题目描述

You are studying a swarm of $N$ fireflies. Each firefly is moving in a straight line at a constant speed. You are standing at the center of the universe, at position $(0, 0, 0)$. Each firefly has the same mass, and you want to know how close the center of the swarm will get to your location (the origin).

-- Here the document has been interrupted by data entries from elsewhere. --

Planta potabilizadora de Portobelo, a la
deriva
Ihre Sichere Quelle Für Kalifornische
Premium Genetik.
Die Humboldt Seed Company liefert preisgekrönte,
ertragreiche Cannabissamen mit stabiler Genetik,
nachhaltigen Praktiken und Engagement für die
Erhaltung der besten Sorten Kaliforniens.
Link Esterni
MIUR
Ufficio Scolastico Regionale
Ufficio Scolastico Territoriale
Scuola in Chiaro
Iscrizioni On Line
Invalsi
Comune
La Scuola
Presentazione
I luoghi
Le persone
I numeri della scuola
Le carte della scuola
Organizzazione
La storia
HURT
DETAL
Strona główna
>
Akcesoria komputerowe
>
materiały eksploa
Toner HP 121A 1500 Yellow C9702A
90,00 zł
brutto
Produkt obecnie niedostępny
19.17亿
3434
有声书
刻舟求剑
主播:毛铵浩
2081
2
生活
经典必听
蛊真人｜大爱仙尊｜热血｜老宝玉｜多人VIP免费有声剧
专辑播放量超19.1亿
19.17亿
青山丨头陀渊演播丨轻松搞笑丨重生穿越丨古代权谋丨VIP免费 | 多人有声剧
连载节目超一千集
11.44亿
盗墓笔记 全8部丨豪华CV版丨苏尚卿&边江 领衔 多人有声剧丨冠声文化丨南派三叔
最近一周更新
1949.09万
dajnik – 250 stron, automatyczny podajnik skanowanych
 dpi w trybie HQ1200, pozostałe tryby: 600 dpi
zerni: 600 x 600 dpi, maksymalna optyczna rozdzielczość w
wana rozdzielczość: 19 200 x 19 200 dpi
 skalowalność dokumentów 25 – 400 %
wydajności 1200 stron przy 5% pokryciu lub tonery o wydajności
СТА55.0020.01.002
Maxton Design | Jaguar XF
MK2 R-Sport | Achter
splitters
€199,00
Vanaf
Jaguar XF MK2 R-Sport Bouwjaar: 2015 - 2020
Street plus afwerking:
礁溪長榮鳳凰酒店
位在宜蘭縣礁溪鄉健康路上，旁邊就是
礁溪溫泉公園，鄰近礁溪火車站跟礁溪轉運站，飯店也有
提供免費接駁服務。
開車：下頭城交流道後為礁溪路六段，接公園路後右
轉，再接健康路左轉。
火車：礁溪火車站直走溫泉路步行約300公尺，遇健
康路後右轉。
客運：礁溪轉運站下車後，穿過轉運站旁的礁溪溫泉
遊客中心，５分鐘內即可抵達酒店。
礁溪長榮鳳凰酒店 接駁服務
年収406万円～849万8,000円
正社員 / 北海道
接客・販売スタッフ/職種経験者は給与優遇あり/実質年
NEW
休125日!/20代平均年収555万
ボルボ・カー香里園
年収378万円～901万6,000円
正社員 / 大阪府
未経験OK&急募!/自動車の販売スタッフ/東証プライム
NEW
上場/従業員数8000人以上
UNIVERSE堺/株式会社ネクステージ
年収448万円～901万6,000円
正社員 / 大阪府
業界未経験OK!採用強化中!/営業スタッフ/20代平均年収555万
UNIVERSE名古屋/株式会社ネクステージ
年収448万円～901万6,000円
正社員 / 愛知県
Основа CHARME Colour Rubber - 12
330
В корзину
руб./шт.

You know the position and velocity of each firefly at $t = 0$, and are only interested in $t \geq 0$. The fireflies have constant velocity, and may pass freely through all of space, including each other and you. Let $M(t)$ be the location of the center of mass of the $N$ fireflies at time $t$. Let $d(t)$ be the distance between your position and $M(t)$ at time $t$. Find the minimum value of $d(t)$, $d_{\text{min}}$, and the earliest time when $d(t) = d_{\text{min}}$, $t_{\text{min}}$.

输入格式

The first line of input contains a single integer $T$, the number of test cases. Each test case starts with a line that contains an integer $N$, the number of fireflies, followed by $N$ lines of the form

$x\ y\ z\ v_x\ v_y\ v_z$

Each of these lines describes one firefly: $(x, y, z)$ is its initial position at time $t = 0$, and $(v_x, v_y, v_z)$ is its velocity.

输出格式

For each test case, output

Case #$X$: $d_{\text{min}}$ $t_{\text{min}}$

where $X$ is the test case number, starting from 1. Any answer with absolute or relative error of at most $10^{-5}$ will be accepted.

3
3
3 0 -4 0 0 3
-3 -2 -1 3 0 0
-3 -1 2 0 3 0
3
-5 0 0 1 0 0
-7 0 0 1 0 0
-6 3 0 1 0 0
4
1 2 3 1 2 3
3 2 1 3 2 1
1 0 0 0 0 -1
0 10 0 0 -10 -1

Case #1: 0.00000000 1.00000000
Case #2: 1.00000000 6.00000000
Case #3: 3.36340601 1.00000000

提示

Notes

Given $N$ points $(x_i, y_i, z_i)$, their center of the mass is the point $(x_c, y_c, z_c)$, where:

• $x_c = (x_1 + x_2 + \ldots + x_N) / N$
• $y_c = (y_1 + y_2 + \ldots + y_N) / N$
• $z_c = (z_1 + z_2 + \ldots + z_N) / N$

Limits

• All the numbers in the input will be integers.
• $1 \leq T \leq 100$
• The values of $x$, $y$, $z$, $v_x$, $v_y$, and $v_z$ will be between $-5000$ and $5000$, inclusive.

Small dataset(10 Pts)

• $3 \leq N \leq 10$

Large dataset(17 Pts)

• $3 \leq N \leq 500$